Instructions to follow: Each entry must be duplicated precisely, with nothing left out.

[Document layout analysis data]
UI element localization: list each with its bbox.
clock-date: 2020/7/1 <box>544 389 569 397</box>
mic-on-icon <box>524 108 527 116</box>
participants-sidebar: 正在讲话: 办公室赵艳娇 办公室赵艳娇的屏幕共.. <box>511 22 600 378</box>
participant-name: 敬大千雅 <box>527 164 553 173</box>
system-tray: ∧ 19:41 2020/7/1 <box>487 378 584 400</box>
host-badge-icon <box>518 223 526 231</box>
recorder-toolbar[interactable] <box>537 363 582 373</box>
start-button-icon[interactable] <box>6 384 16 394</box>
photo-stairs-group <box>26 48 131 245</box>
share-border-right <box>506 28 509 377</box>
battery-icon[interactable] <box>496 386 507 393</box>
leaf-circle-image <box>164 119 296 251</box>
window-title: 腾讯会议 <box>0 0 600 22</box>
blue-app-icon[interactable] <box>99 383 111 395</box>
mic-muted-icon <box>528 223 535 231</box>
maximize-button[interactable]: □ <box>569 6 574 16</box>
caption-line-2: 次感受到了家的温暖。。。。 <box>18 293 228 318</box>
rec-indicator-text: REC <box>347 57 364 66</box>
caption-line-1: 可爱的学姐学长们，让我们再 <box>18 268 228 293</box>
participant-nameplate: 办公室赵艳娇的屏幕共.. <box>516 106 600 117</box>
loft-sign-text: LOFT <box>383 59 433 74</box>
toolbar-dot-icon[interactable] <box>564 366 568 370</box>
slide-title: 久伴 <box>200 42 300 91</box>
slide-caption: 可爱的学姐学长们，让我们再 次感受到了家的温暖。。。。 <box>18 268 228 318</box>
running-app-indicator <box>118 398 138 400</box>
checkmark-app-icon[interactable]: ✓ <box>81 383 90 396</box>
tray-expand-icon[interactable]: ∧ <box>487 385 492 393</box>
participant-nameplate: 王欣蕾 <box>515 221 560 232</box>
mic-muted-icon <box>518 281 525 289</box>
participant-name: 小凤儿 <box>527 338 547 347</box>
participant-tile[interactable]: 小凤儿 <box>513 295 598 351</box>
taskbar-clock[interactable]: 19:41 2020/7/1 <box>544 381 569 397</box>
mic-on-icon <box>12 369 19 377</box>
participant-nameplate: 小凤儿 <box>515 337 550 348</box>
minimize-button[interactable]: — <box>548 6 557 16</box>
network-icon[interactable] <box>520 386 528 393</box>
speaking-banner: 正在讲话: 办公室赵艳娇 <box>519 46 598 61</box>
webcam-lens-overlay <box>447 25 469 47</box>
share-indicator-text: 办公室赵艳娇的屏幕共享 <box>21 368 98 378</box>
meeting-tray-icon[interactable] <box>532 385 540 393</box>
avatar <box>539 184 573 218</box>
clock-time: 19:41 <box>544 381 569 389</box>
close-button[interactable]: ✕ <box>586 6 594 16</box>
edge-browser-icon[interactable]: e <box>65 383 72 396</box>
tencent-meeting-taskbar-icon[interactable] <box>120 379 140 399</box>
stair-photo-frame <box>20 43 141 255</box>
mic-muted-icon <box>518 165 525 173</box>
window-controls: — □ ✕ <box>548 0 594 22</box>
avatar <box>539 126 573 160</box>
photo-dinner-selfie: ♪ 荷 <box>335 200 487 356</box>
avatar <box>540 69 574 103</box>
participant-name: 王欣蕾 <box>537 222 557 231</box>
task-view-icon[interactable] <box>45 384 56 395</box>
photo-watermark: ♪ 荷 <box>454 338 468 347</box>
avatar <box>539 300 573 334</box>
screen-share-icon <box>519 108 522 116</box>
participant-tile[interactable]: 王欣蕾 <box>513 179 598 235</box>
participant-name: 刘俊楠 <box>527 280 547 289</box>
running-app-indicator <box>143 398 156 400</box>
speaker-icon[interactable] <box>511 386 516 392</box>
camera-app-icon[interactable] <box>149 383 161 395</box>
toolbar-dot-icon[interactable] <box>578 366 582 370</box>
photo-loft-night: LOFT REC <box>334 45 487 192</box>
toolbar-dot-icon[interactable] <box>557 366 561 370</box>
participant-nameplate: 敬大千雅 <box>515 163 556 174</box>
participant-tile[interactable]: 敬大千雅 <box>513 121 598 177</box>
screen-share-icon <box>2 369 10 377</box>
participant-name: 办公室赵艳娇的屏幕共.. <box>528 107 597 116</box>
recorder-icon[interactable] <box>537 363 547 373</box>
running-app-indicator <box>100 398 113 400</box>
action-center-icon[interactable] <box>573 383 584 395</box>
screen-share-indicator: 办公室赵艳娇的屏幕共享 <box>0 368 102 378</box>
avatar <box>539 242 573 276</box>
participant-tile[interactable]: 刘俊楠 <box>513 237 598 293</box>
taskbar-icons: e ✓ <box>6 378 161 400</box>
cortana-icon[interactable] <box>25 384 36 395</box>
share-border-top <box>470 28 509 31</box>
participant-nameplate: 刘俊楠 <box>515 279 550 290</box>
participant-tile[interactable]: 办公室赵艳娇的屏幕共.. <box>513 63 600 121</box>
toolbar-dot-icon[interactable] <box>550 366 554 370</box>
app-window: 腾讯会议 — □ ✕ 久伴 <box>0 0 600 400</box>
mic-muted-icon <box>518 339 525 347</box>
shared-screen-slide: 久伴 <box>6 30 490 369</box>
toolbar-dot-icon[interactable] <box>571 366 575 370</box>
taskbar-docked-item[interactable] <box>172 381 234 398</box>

Answer for the task:
UI element localization: list each with its bbox.
clock-date: 2020/7/1 <box>544 389 569 397</box>
mic-on-icon <box>524 108 527 116</box>
participants-sidebar: 正在讲话: 办公室赵艳娇 办公室赵艳娇的屏幕共.. <box>511 22 600 378</box>
participant-name: 敬大千雅 <box>527 164 553 173</box>
system-tray: ∧ 19:41 2020/7/1 <box>487 378 584 400</box>
host-badge-icon <box>518 223 526 231</box>
recorder-toolbar[interactable] <box>537 363 582 373</box>
start-button-icon[interactable] <box>6 384 16 394</box>
photo-stairs-group <box>26 48 131 245</box>
share-border-right <box>506 28 509 377</box>
battery-icon[interactable] <box>496 386 507 393</box>
leaf-circle-image <box>164 119 296 251</box>
window-title: 腾讯会议 <box>0 0 600 22</box>
blue-app-icon[interactable] <box>99 383 111 395</box>
mic-muted-icon <box>528 223 535 231</box>
maximize-button[interactable]: □ <box>569 6 574 16</box>
caption-line-2: 次感受到了家的温暖。。。。 <box>18 293 228 318</box>
rec-indicator-text: REC <box>347 57 364 66</box>
caption-line-1: 可爱的学姐学长们，让我们再 <box>18 268 228 293</box>
participant-nameplate: 办公室赵艳娇的屏幕共.. <box>516 106 600 117</box>
loft-sign-text: LOFT <box>383 59 433 74</box>
toolbar-dot-icon[interactable] <box>564 366 568 370</box>
slide-title: 久伴 <box>200 42 300 91</box>
slide-caption: 可爱的学姐学长们，让我们再 次感受到了家的温暖。。。。 <box>18 268 228 318</box>
running-app-indicator <box>118 398 138 400</box>
checkmark-app-icon[interactable]: ✓ <box>81 383 90 396</box>
tray-expand-icon[interactable]: ∧ <box>487 385 492 393</box>
participant-nameplate: 王欣蕾 <box>515 221 560 232</box>
mic-muted-icon <box>518 281 525 289</box>
participant-name: 小凤儿 <box>527 338 547 347</box>
participant-tile[interactable]: 小凤儿 <box>513 295 598 351</box>
taskbar-clock[interactable]: 19:41 2020/7/1 <box>544 381 569 397</box>
mic-on-icon <box>12 369 19 377</box>
participant-nameplate: 小凤儿 <box>515 337 550 348</box>
minimize-button[interactable]: — <box>548 6 557 16</box>
network-icon[interactable] <box>520 386 528 393</box>
speaking-banner: 正在讲话: 办公室赵艳娇 <box>519 46 598 61</box>
webcam-lens-overlay <box>447 25 469 47</box>
share-indicator-text: 办公室赵艳娇的屏幕共享 <box>21 368 98 378</box>
meeting-tray-icon[interactable] <box>532 385 540 393</box>
avatar <box>539 184 573 218</box>
clock-time: 19:41 <box>544 381 569 389</box>
close-button[interactable]: ✕ <box>586 6 594 16</box>
edge-browser-icon[interactable]: e <box>65 383 72 396</box>
tencent-meeting-taskbar-icon[interactable] <box>120 379 140 399</box>
stair-photo-frame <box>20 43 141 255</box>
mic-muted-icon <box>518 165 525 173</box>
window-controls: — □ ✕ <box>548 0 594 22</box>
avatar <box>539 126 573 160</box>
photo-dinner-selfie: ♪ 荷 <box>335 200 487 356</box>
avatar <box>540 69 574 103</box>
participant-name: 王欣蕾 <box>537 222 557 231</box>
task-view-icon[interactable] <box>45 384 56 395</box>
photo-watermark: ♪ 荷 <box>454 338 468 347</box>
avatar <box>539 300 573 334</box>
screen-share-icon <box>519 108 522 116</box>
participant-tile[interactable]: 王欣蕾 <box>513 179 598 235</box>
participant-name: 刘俊楠 <box>527 280 547 289</box>
running-app-indicator <box>143 398 156 400</box>
speaker-icon[interactable] <box>511 386 516 392</box>
camera-app-icon[interactable] <box>149 383 161 395</box>
toolbar-dot-icon[interactable] <box>578 366 582 370</box>
photo-loft-night: LOFT REC <box>334 45 487 192</box>
toolbar-dot-icon[interactable] <box>557 366 561 370</box>
participant-nameplate: 敬大千雅 <box>515 163 556 174</box>
participant-tile[interactable]: 敬大千雅 <box>513 121 598 177</box>
screen-share-icon <box>2 369 10 377</box>
participant-name: 办公室赵艳娇的屏幕共.. <box>528 107 597 116</box>
recorder-icon[interactable] <box>537 363 547 373</box>
running-app-indicator <box>100 398 113 400</box>
action-center-icon[interactable] <box>573 383 584 395</box>
screen-share-indicator: 办公室赵艳娇的屏幕共享 <box>0 368 102 378</box>
avatar <box>539 242 573 276</box>
participant-tile[interactable]: 刘俊楠 <box>513 237 598 293</box>
taskbar-icons: e ✓ <box>6 378 161 400</box>
cortana-icon[interactable] <box>25 384 36 395</box>
share-border-top <box>470 28 509 31</box>
participant-nameplate: 刘俊楠 <box>515 279 550 290</box>
participant-tile[interactable]: 办公室赵艳娇的屏幕共.. <box>513 63 600 121</box>
toolbar-dot-icon[interactable] <box>550 366 554 370</box>
app-window: 腾讯会议 — □ ✕ 久伴 <box>0 0 600 400</box>
mic-muted-icon <box>518 339 525 347</box>
shared-screen-slide: 久伴 <box>6 30 490 369</box>
toolbar-dot-icon[interactable] <box>571 366 575 370</box>
taskbar-docked-item[interactable] <box>172 381 234 398</box>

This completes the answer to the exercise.